Jason Spencer, a state representative from Southeast Georgia, hears about the tree clearing a lot.
“I get phone calls from constituents, from my family, they’re going what in the hell is going on with all the trees being mowed down,” he said.
Spencer said little notice was given about the project, and his constituents are upset about the bare, swamp-like land left behind on some interstates and state highways.
GDOT said it is halfway through the two-year, statewide project about safety and vegetation maintenance.
Spokesman Natalie Dale said 60 percent of road fatalities come from lane departures, and 472 people have died from hitting trees in Georgia over the past three years. Plus, she said, the project will keep more trees from falling into roadways.
“We understand the desire to have aesthetically pleasing roadways but our commitment here is to create safer roadways,” she said. “These projects are very data-driven.”
Doug Hecox, a spokesman with the Federal Highway Administration said it is widely-accepted “that managing trees by the road is in the public’s best interest.”
“Trees are pretty and aesthetically pleasing, we understand that, but there are a variety of reasons why they’re an unsafe choice,” he said.
This is a $62.5 million project around Georgia, covering about 2,200 miles.
Rep. Spencer said questions have come up about where the trees have gone. GDOT had a timber auction for 465 acres-worth of trees from I-16, but the rest has been left to the contractors to deal with. That timber sale brought about $600,000 back to the department.

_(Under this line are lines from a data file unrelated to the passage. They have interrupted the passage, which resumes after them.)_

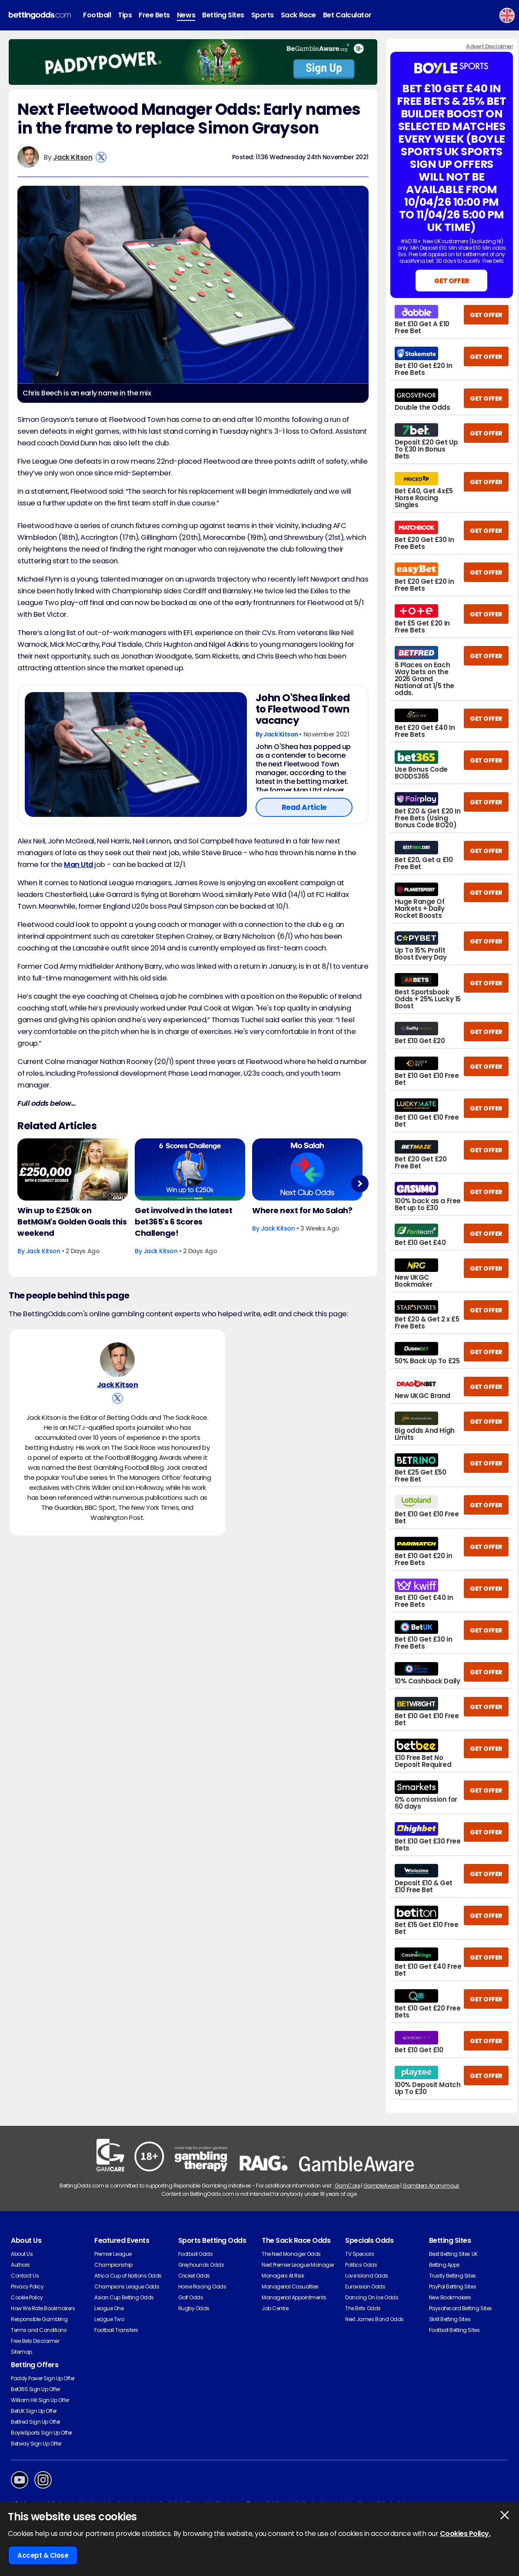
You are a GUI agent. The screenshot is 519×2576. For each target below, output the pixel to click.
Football (97, 15)
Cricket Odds (194, 2275)
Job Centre (275, 2308)
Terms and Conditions (39, 2330)
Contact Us (25, 2275)
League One (108, 2308)
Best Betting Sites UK (453, 2254)
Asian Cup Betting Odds (123, 2297)
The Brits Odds (362, 2308)
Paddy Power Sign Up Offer (43, 2378)
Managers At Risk (283, 2275)
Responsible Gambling (39, 2319)
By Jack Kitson (277, 734)
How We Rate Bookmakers (43, 2308)
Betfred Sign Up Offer (35, 2421)
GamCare (347, 2185)
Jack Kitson (73, 157)
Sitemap (21, 2351)
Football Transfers (116, 2330)
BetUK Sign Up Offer (34, 2411)
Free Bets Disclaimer (35, 2341)
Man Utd (78, 865)
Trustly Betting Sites (452, 2275)
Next (360, 1183)
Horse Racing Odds (202, 2286)
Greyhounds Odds (201, 2264)
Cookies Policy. (465, 2534)
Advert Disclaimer (489, 46)
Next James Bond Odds (374, 2319)
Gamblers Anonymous (431, 2185)
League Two (109, 2319)
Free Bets (154, 15)
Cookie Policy (27, 2297)
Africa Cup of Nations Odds (128, 2275)
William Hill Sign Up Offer (40, 2400)
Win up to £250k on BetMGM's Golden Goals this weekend (72, 1221)
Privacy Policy (27, 2286)
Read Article (304, 807)
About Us (22, 2254)
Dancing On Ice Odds (371, 2297)
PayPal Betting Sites (452, 2286)
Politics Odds (361, 2264)
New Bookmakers (450, 2297)
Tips (125, 15)
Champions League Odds (126, 2286)
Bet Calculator (347, 15)
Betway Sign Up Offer (36, 2443)
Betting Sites (223, 15)
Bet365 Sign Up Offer (35, 2389)
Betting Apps (444, 2264)
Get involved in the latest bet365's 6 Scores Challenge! (184, 1221)
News (186, 15)
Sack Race (298, 15)
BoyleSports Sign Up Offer (41, 2432)
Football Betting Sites (454, 2330)
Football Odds (195, 2254)
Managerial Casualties (290, 2286)
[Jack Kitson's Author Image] (117, 1359)
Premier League (112, 2254)
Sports (262, 15)
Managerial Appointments (294, 2297)
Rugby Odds (194, 2308)
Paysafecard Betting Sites (460, 2308)
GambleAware (381, 2185)
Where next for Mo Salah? (302, 1210)
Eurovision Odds (365, 2286)
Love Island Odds (366, 2275)
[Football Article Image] (136, 754)
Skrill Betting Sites (449, 2319)
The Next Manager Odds (291, 2254)
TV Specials (359, 2254)
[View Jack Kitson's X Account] (101, 157)
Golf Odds (190, 2297)
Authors (20, 2264)
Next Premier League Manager (298, 2264)
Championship (113, 2264)
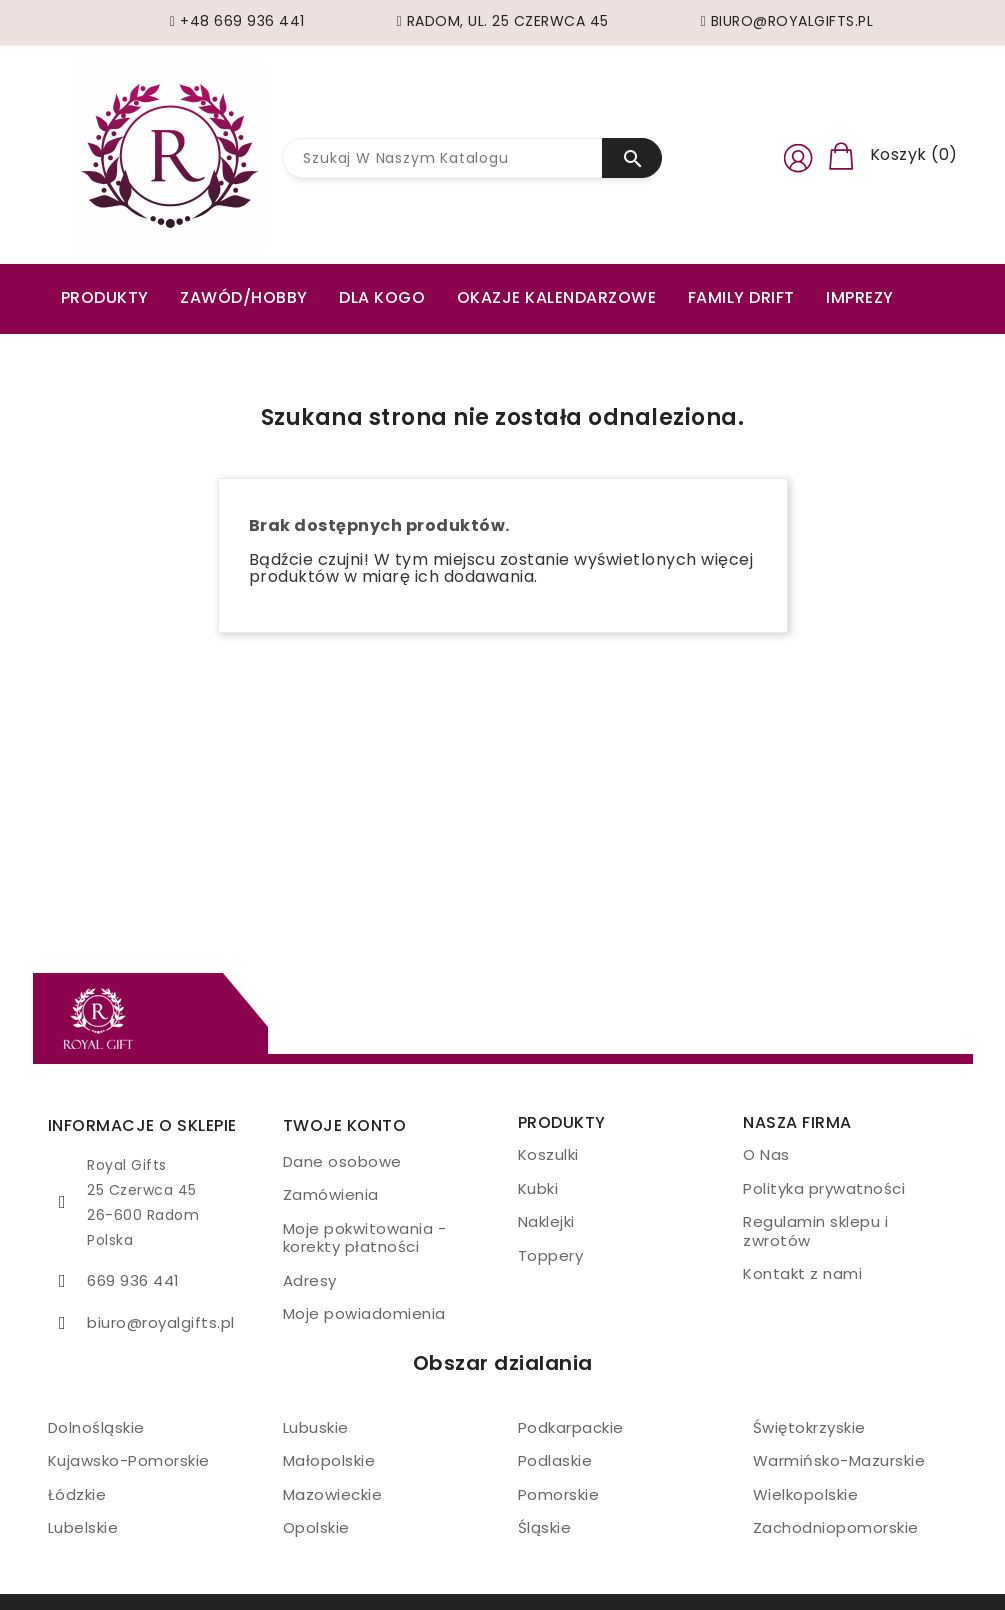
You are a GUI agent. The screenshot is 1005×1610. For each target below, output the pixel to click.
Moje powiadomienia (364, 1313)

Dale said trees have been cleared in the medians and to the fence on both sides of the roads. Some, like live oaks, have been spared.
Jeff Caster, Florida’s state transportation landscape architect, said this seems different from Florida’s approach, which prioritizes keeping all the trees possible.
“We selectively remove trees, thereby leaving behind trees that are desirable and safe,” he said.
Simona Perry is the Ogeechee Riverkeeper in Savannah. She has been concerned about GDOT’s apparent lack of erosion control measures, especially along I-16.
“The state disregarded, in my opinion, good environmental practice by doing it this way,” she said. “There wasn’t a barrier to stop sediment from running into those waterways and that was alarming.”
GDOT said timber contractors were told not to disrupt soil in wetlands, so there wasn’t much need for erosion control.
The agency plans to replant grasses and wildflowers by the end of next year. Perry said she hopes they will replant with native species to most effectively keep the soil intact.
Keren Giovengo is a program manager at the University of Georgia Marine Extension and Georgia Sea Grant. She said GDOT reached out to her earlier this year, after the trees had been cleared, for her perspective on re-vegetation and vegetation management.
She said she doesn’t know what they will do, but she hopes the department will gather a group of experts to strategize about “the most ecologically and economically sustainable formulas and solutions,” especially regarding stormwater management and plant species choice.